We all need a governing, directing, controlling vision of the Triune God as our goal. If we see this vision, we shall be governed and directed by it. I can testify that by the Lord’s mercy I saw this vision more than half a century ago, and I have not been distracted from it. This vision continues to control, govern, and direct me. My life is not aimless, for I have a definite goal. Throughout the years, the vision I have seen concerning the Triune God as my goal has strengthened me and upheld me.
If we see the vision of the Triune God as our goal, we shall not sow unto the flesh, but unto the Spirit, the all-inclusive Triune God dwelling in our spirit. This living Person should be our goal, and we should aim at Him in all we do, say, and are.
Paul knew that the Galatian believers were mistaken in aiming at the law and circumcision, which God had repudiated. He wanted them to come back to the life-giving Spirit, the One who is the totality of the blessing of the gospel. It seems as if Paul were saying to the Galatians, “Believers in Galatia, come back to the Spirit, take Him as the goal of your living, and aim at Him. This Spirit is the all-inclusive blessing of the gospel.”
Taking the Spirit as our goal is quite different from trying not to love the world. We were created with the capacity to love. We all need to love something. If you offer people something to love that is better than the world, they will love that instead of the world. However, because people have nothing better, they love the world. It is too shallow to charge Christians not to love the world. As human beings, we have the desire to love something, and this desire needs to be fulfilled. If it is satisfied by loving the Triune God, the One who is real, living, present, and subjective to us, we shall have no capacity to love the world. Something infinitely better than the world—the Triune God as the life-giving Spirit—has taken full possession of us. Believers are delivered from loving the world not by teaching, but by loving the Triune God and being filled with Him.
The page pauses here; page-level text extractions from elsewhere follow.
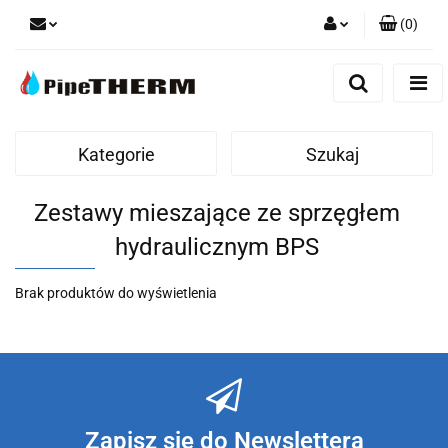
(
0
)
Zaloguj się
Zarejestruj się
Dodaj zgłoszenie
Kategorie
Szukaj
Zestawy mieszające ze sprzęgłem
hydraulicznym BPS
Brak produktów do wyświetlenia
Zapisz się do Newslettera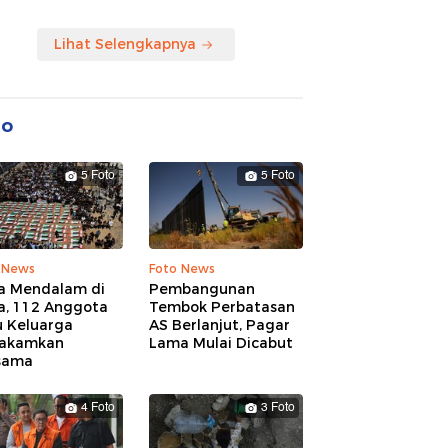
Lihat Selengkapnya
to
5 Foto
5 Foto
 News
Foto News
a Mendalam di
Pembangunan
a, 112 Anggota
Tembok Perbatasan
u Keluarga
AS Berlanjut, Pagar
akamkan
Lama Mulai Dicabut
sama
4 Foto
3 Foto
After I had preached the gospel one night in the city of Nanking many years ago, a young woman said to me, “Mr. Lee, I agree with all you have said, and I appreciate the Christ you preach. However, I love the theater very much, and I want to know whether or not I shall have to give up the theater if I become a Christian.” As I considered how to answer her question, I noticed that her little boy was with her. Then I said, “Suppose while you are talking with me your son picks up a sharp knife and plays with it. What would you do?” She told me that she could deal with the situation very easily by offering the child several pieces of chocolate candy. She told me she was sure that the child would drop the knife and fill his hands with candy. There would be no need to tell him to put the knife away, because he would be fully occupied with the candy. I said to her, “Don’t you realize that attending the theater is like playing with a sharp knife and Christ can be compared to that candy? If you fill your hands with Christ, you will have no interest in this ‘knife.’” She smiled and said that she was pleased with my answer. This incident illustrates the fact that it is not necessary to teach believers not to love the world. We need to present something better to occupy their love. Our need to love is filled by taking the Triune God as our goal. This goal is immeasurably greater than anything the world has to offer.
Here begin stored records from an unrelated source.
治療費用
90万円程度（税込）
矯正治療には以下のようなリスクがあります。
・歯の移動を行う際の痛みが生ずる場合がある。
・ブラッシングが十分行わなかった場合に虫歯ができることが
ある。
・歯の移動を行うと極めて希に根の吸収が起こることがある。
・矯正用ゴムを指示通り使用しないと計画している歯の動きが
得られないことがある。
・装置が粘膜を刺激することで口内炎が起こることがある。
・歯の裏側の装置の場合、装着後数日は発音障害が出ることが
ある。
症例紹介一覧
If we sow unto the Triune God, we shall walk by the Spirit. Then spontaneously we shall be the new creation in a practical way. The meaning of the new creation is that God, the divine Spirit, mingles Himself with us and constitutes us with Himself to make us new. The ethical teachings of Confucius may improve people’s behavior, but they cannot reconstitute anyone. But when we aim at the Triune God and walk by the all-inclusive life-giving Spirit, the Spirit imparts the divine element into us and reconstitutes us with it. As a result, we no longer remain the old creation but become a new creation with a divine element wrought into us. The ultimate issue of this will be the New Jerusalem.
Today the church people in the Lord’s recovery are undergoing the process of becoming reconstituted of the divine element. We are not aiming at self-correction or self-improvement. Our goal is not to learn patience or to develop the capacity to suffer. Such things are not the new creation. The new creation is a matter of God’s chosen people taking the all-inclusive Spirit as their goal, aiming at Him, being one spirit with Him, and, as a result, having the divine element transfused into them to reconstitute them and make them new.
In 6:16 Paul says, “And as many as walk by this rule, peace be upon them and mercy, even upon the Israel of God.” The rule in this verse is not that of keeping the law, improving ourselves, or obeying religious ordinances. The rule is to aim at the Triune God and walk by Him. Those who walk by this rule will have peace and mercy.